Congratulations to our newest PhD graduate, Sally Beresford, on a successful PhD Defence! Her dissertation is titled “Agatha Christie and Dorothy L. Sayers. Detecting Community in their Public, Private, and Fictional Lives.” Dr. Carol Acton supervised, with committee members Drs. Kate Lawson and Victoria Lamont. The internal external was Dr. Jane Nicholas, and the external was Dr. Ann C. Martin.
Abstract
This thesis examines the detective fiction of Agatha Christie and Dorothy L. Sayers in the context of their public and professional lives. Both women became professional detective fiction authors in the same social milieu while exploiting the same social and cultural productions which surrounded publishing popular fiction in this interwar period.
To consider how these women re-imagined the detective fiction genre, this thesis examines embodied social communities in Christie’s and Sayers’s fiction. It further examines how both of these writers in their representation of women push the gendered expectations of roles for women in their social and cultural settings. Building upon Benedict Anderson’s theory in Imagined Communities, and the role which the cultural artefacts of the newspaper and the novel play in establishing imagined communities, I examine how the rise in popularity of detective fiction also coincided with a revolution in a type of print culture, which contributed to the rise of a ‘golden age’ in the British interwar period for both newspapers and popular literature, including detective fiction (Mayhall “‘Indecently Preposterous’: The Interwar Press and Golden Age Detective Fiction”, 145).
The Introduction establishes the social, cultural, and critical background to my examination of Agatha Christie and Dorothy L, Sayers, their lives and their fiction, in the interwar years.
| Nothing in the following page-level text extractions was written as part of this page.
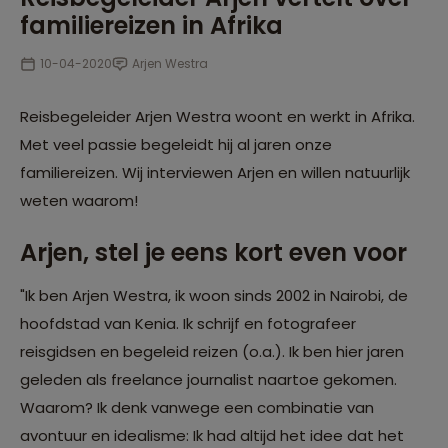
familiereizen in Afrika
10-04-2020
Arjen Westra
Reisbegeleider Arjen Westra woont en werkt in Afrika.
Met veel passie begeleidt hij al jaren onze
familiereizen. Wij interviewen Arjen en willen natuurlijk
weten waarom!
Arjen, stel je eens kort even voor
"Ik ben Arjen Westra, ik woon sinds 2002 in Nairobi, de
hoofdstad van Kenia. Ik schrijf en fotografeer
reisgidsen en begeleid reizen (o.a.). Ik ben hier jaren
geleden als freelance journalist naartoe gekomen.
Waarom? Ik denk vanwege een combinatie van
avontuur en idealisme: Ik had altijd het idee dat het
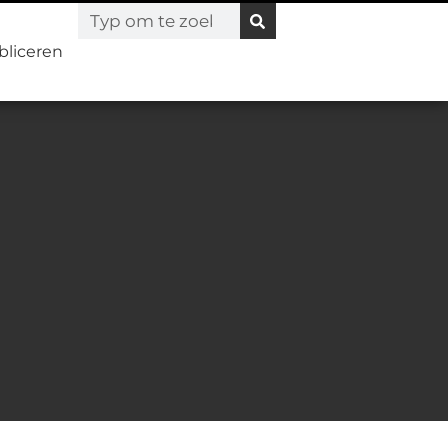
bliceren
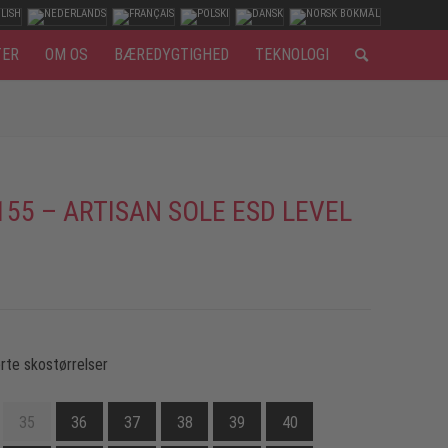
TER
OM OS
BÆREDYGTIGHED
TEKNOLOGI
155 – ARTISAN SOLE ESD LEVEL
rte skostørrelser
35
36
37
38
39
40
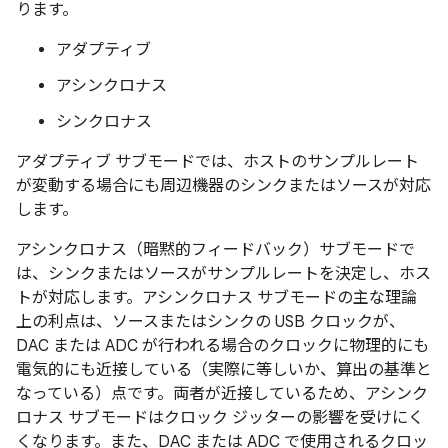
ります。
アダプティブ
アシンクロナス
シンクロナス
アダプティブ サブモードでは、ホストのサンプルレート
が変動する場合にも周辺機器のシンクまたはソースが対応
します。
アシンクロナス（暗黙的フィードバック）サブモードで
は、シンクまたはソースがサンプルレートを決定し、ホス
トが対応します。アシンクロナス サブモードの主な理論
上の利点は、ソースまたはシンクの USB クロックが、
DAC または ADC が行われる場合のクロックに物理的にも
電気的にも近接している（実際に等しいか、算出の基準と
なっている）点です。両者が近接しているため、アシンク
ロナス サブモードはクロック ジッターの影響を受けにく
くなります。また、DAC または ADC で使用されるクロッ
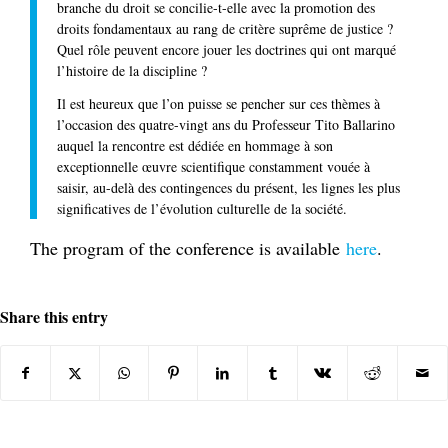
branche du droit se concilie-t-elle avec la promotion des
droits fondamentaux au rang de critère suprême de justice ?
Quel rôle peuvent encore jouer les doctrines qui ont marqué
l’histoire de la discipline ?
Il est heureux que l’on puisse se pencher sur ces thèmes à
l’occasion des quatre-vingt ans du Professeur Tito Ballarino
auquel la rencontre est dédiée en hommage à son
exceptionnelle œuvre scientifique constamment vouée à
saisir, au-delà des contingences du présent, les lignes les plus
significatives de l’évolution culturelle de la société.
The program of the conference is available
here
.
Share this entry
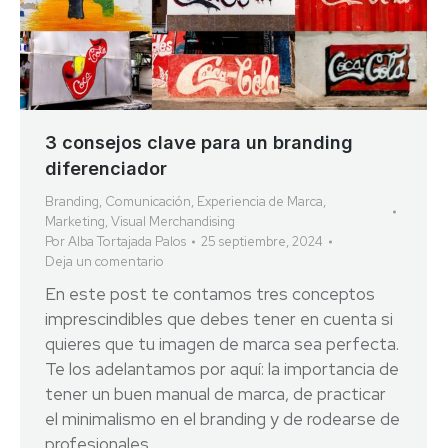
3 consejos clave para un branding
diferenciador
Branding
,
Comunicación
,
Experiencia de Marca
,
Marketing
,
Visual Merchandising
Por
Alba Tortajada Palos
25 septiembre, 2024
Deja un comentario
En este post te contamos tres conceptos
imprescindibles que debes tener en cuenta si
quieres que tu imagen de marca sea perfecta.
Te los adelantamos por aquí: la importancia de
tener un buen manual de marca, de practicar
el minimalismo en el branding y de rodearse de
profesionales.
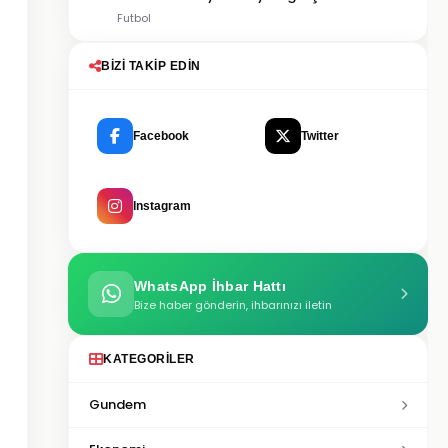
Futbol
BIZI TAKIP EDIN
Facebook
Twitter
Instagram
WhatsApp İhbar Hattı
Bize haber gönderin, ihbarınızı iletin
KATEGORILER
Gundem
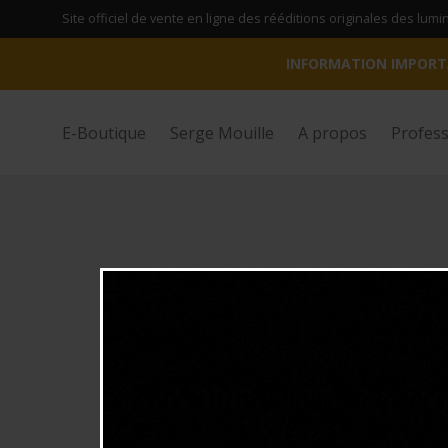
Site officiel de vente en ligne des rééditions originales des lum
INFORMATION IMPORT
E-Boutique
Serge Mouille
A propos
Profess
(Re) découvrez la série«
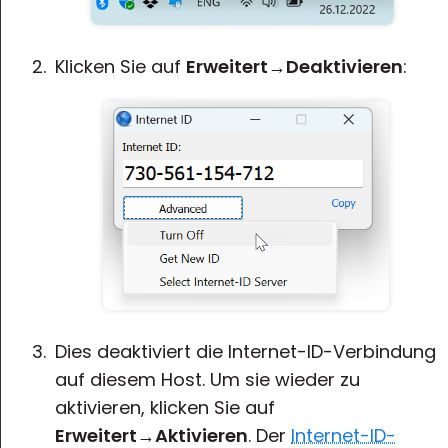
Klicken Sie auf
Erweitert
→
Deaktivieren
:
Dies deaktiviert die Internet-ID-Verbindung
auf diesem Host. Um sie wieder zu
aktivieren, klicken Sie auf
Erweitert
→
Aktivieren
. Der
Internet-ID-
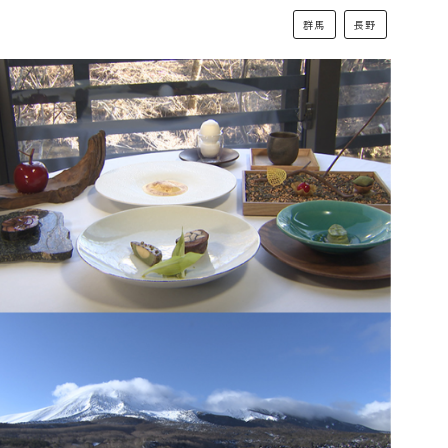
群馬
長野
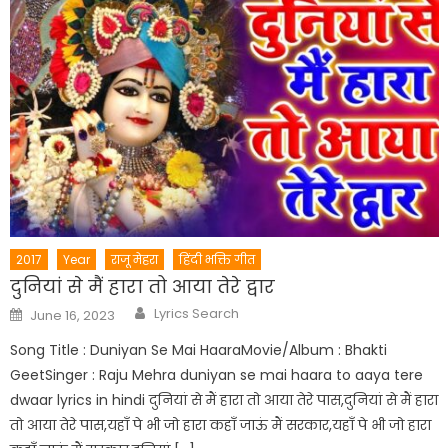
2017
Year
राजू मेहरा
हिंदी भक्ति गीत
दुनियां से मैं हारा तो आया तेरे द्वार
Author
Posted
Lyrics Search
June 16, 2023
on
Song Title : Duniyan Se Mai HaaraMovie/Album : Bhakti
GeetSinger : Raju Mehra duniyan se mai haara to aaya tere
dwaar lyrics in hindi दुनियां से मैं हारा तो आया तेरे पास,दुनियां से मैं हारा
तो आया तेरे पास,यहाँ पे भी जो हारा कहाँ जाऊं मैं सरकार,यहाँ पे भी जो हारा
Providing the social and cultural background, Chapter 2 first examines how women were targeted by the press to become readers, and yet, in turn, how women writers could reach a further reading community through participating in celebrity culture in the press; specifically, the ways in which Christie and Sayers could serialize their novels in the press. Chapter 3 compares/contrasts how Christie and Sayers each dealt with personal trauma and how this was reflected in their public lives and the types of advertisement which they performed for the reading public. Moving into textual analysis, Chapter 4 focuses on Agatha Christie’s 1930s travel novels to show how characters abroad or back home can imagine social communities built upon these cultural artefacts of the newspaper and the novel. Ultimately, these imaginings are forced to be re-examined once murder exposes the anxieties of these communities and social structures. Building upon this, Chapter 5 turns to Dorothy L. Sayers’s Gaudy Night to examine how social imagined communities – academic and professional – can be reconstructed as places which can offer ‘equal citizenship’. Chapter 6 takes the detective fiction trope of the sidekick, and through the characters of Miss Climpson and Harriet Vane, examines how Sayers navigates expanding genre expectations in her conversation surrounding women in the interwar society.
Understanding the ways in which Christie and Sayers built these communities – in their lives and in their fiction – allows us to further re-evaluate and assert that Sayers’s and Christie’s writing(s) can be seen as “serv[ing] as the vehicles for the articulation of feminist goals and challenges”, and thus one can find the “compelling evidence of the pluralisation and diversification of interwar feminist discourses” (DiCenzo “Feminist Media and Agendas for Change: Introduction” 313), throughout the interwar period and within the various texts of the newspapers and the novels. Additionally, it allows us to increasingly understand and examine the literary, cultural, social, and lasting impact of these two women detective fiction authors, whose contributions extend far beyond their influence on the detective fiction genre.